Saved entries ->
Segment Open
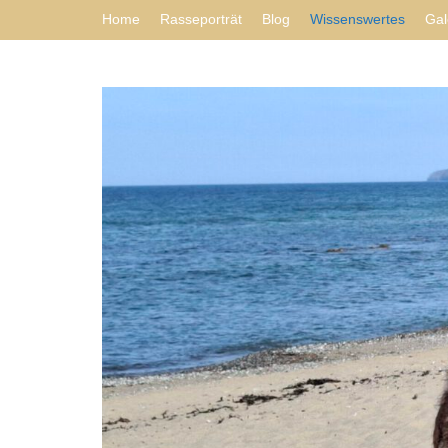
Home
Rasseporträt
Blog
Wissenswertes
Gal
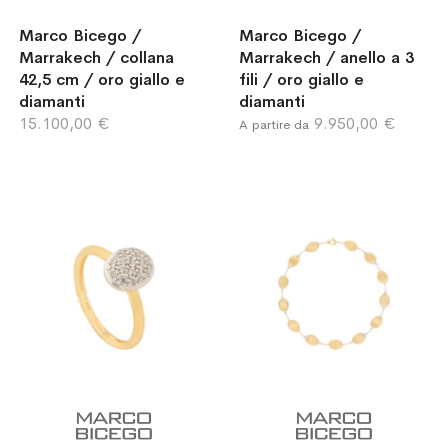
Marco Bicego /
Marco Bicego /
Marrakech / collana
Marrakech / anello a 3
42,5 cm / oro giallo e
fili / oro giallo e
diamanti
diamanti
15.100,00 €
9.950,00 €
A partire da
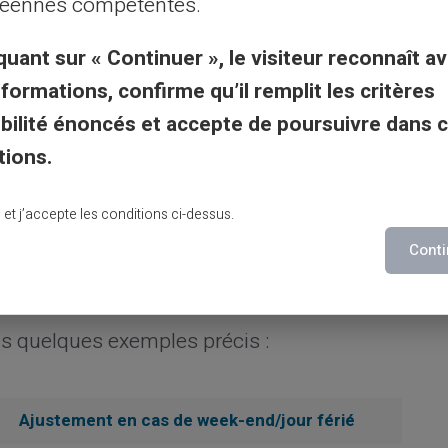
éennes compétentes.
 paiement est souvent reporté ou avancé d'un
quant sur « Continuer », le visiteur reconnaît av
nformations, confirme qu’il remplit les critères
gibilité énoncés et accepte de poursuivre dans 
er les retards et d'assurer que les
tions.
ns ressources pendant plusieurs jours suite
évus.
lu et j’accepte les conditions ci-dessus.
Conti
e paiement
ns quelques exemples précis :
Ajustement en cas de week-end/jour férié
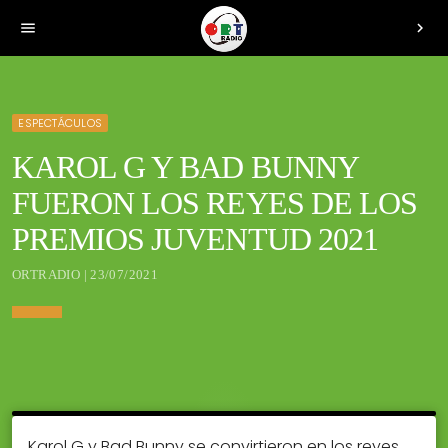
menu
chevron_right
ESPECTÁCULOS
KAROL G Y BAD BUNNY
FUERON LOS REYES DE LOS
PREMIOS JUVENTUD 2021
ORTRADIO | 23/07/2021
Karol G y Bad Bunny se convirtieron en los reyes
Segment Closed
What to do -> From the first line to the last, write out the data exactly, dropping any pictures.

Output below ->
Home
Rasseporträt
Blog
Wissenswertes
Gal
Marco Bicego /
Marco Bicego /
Marrakech / collana
Marrakech / anello a 3
42,5 cm / oro giallo e
fili / oro giallo e
diamanti
diamanti
15.100,00 €
9.950,00 €
A partire da
éennes compétentes.
 paiement est souvent reporté ou avancé d'un
quant sur « Continuer », le visiteur reconnaît av
nformations, confirme qu’il remplit les critères
gibilité énoncés et accepte de poursuivre dans 
er les retards et d'assurer que les
tions.
ns ressources pendant plusieurs jours suite
évus.
lu et j’accepte les conditions ci-dessus.
Conti
e paiement
ns quelques exemples précis :
Ajustement en cas de week-end/jour férié
menu
chevron_right
ESPECTÁCULOS
KAROL G Y BAD BUNNY
FUERON LOS REYES DE LOS
PREMIOS JUVENTUD 2021
ORTRADIO | 23/07/2021
Karol G y Bad Bunny se convirtieron en los reyes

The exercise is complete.